The MTC+ intervention consisted of a 60-minute session delivered in schools by a trained facilitator or coach – a circumcised man aged 18- 30 years recruited and trained by the NGO, Grassroot Soccer (GRS) to deliver the intervention. MTC+ intervention consisted of the following: (1) a 60-minute soccer-themed educational session led by a trained, circumcised coach; (2) Information, education and communication materials on male circumcision; (3) referrals and phone-based follow-up to interested participants conducted by coaches; and (4) soccer-based incentives to all participants who complete VMMC.
Theory of change
The theory of change posits that young men in Zimbabwe need additional knowledge and motivation to undergo VMMC. Building on promising uptake findings from the Male Circumcision Uptake Through Soccer (MCUTS) trial and qualitative findings suggesting higher acceptability of MTC among younger men, the MTC+ intervention will be delivered by trained, circumcised MTC+ coaches – a mix of professional soccer players and community role models – to 15-19 year-old male students in public secondary schools in Bulawayo.
A cluster-randomised trial was carried out to assess the effectiveness of MTC+. VMMC uptake at the two Bulawayo VMMC clinics over the four-month study period (beginning of March to beginning of July) were compared between the two study groups.

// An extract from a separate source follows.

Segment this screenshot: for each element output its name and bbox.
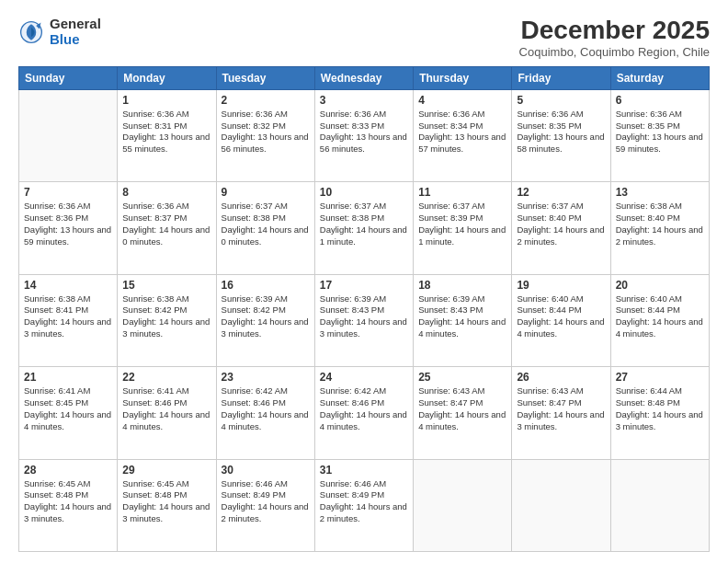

Baseline and four-month follow-up surveys were self-administered (in school classrooms) using mobile phones provided by the trial. The questionnaires were programmed using Open Data Kit, an open access software tool. Focus group discussions and in-depth interviews with coaches and participants addressed how and why the intervention was or was not effective in increasing demand for VMMC. The interventions were carefully costed and a cost-effectiveness analysis was carried out to determine the cost generated per new VMMC patient.
The study revealed strong evidence that the MTC+ intervention increased VMMC uptake among adolescent males in Bulawayo schools over 2.5 fold over a period of four months or by approximately 7.6 percentage points. The observed effect was consistent, whether considering all participants or restricting the analysis to participants not reporting being already circumcised at baseline. It was evident across three levels of sensitivity analysis, with the strictest level of analysis suggesting that relative effect may actually be closer to three-fold.
Cost efficiency analysis
The implementation cost of the MTC+ intervention with 565 intervention participants (regardless of VMMC status) is US$1.99 per participant. Of these, 41 participants went for VMMC, resulting in a cost of US$27.36 per client in the intervention group. Taking into account the observed absolute effect of the intervention (the difference in VMMC uptake between groups), the approximate cost per additional VMMC client was $45.31 among all participants or $48.61 among participants not reporting being circumcised at baseline.
Implications for policy and practice
This study provides strong evidence of MTC+ effectiveness in Bulawayo schools. If the intervention’s effectiveness remains consistent at scale, the MTC+ intervention could generate valuable new VMMC demand among adolescent males, if scaled up in schools.
Implications for further research
Further research should focus on the impact of MTC+ in different settings, such as rural schools and with slightly different age groups. Furthermore, MTC+ was directly implemented by experienced HIV education facilitators under close supervision by GRS. Researchers should investigate VMMC uptake among participants that receive MTC+ via implementing partners.